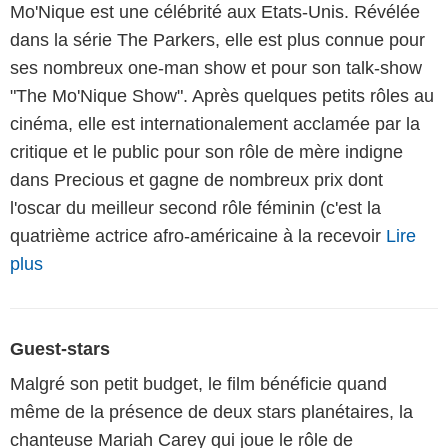
Mo'Nique est une célébrité aux Etats-Unis. Révélée
dans la série The Parkers, elle est plus connue pour
ses nombreux one-man show et pour son talk-show
"The Mo'Nique Show". Après quelques petits rôles au
cinéma, elle est internationalement acclamée par la
critique et le public pour son rôle de mère indigne
dans Precious et gagne de nombreux prix dont
l'oscar du meilleur second rôle féminin (c'est la
quatrième actrice afro-américaine à la recevoir
Lire
plus
Guest-stars
Malgré son petit budget, le film bénéficie quand
même de la présence de deux stars planétaires, la
chanteuse Mariah Carey qui joue le rôle de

------------

(EXERCISE OBJECTIVE): Take the lines from the one containing "petits rôles au" through the final line of the entries above, and set them down exactly, with nothing added.

(EXPECTED ANSWER):
"The Mo'Nique Show". Après quelques petits rôles au
cinéma, elle est internationalement acclamée par la
critique et le public pour son rôle de mère indigne
dans Precious et gagne de nombreux prix dont
l'oscar du meilleur second rôle féminin (c'est la
quatrième actrice afro-américaine à la recevoir
Lire
plus
Guest-stars
Malgré son petit budget, le film bénéficie quand
même de la présence de deux stars planétaires, la
chanteuse Mariah Carey qui joue le rôle de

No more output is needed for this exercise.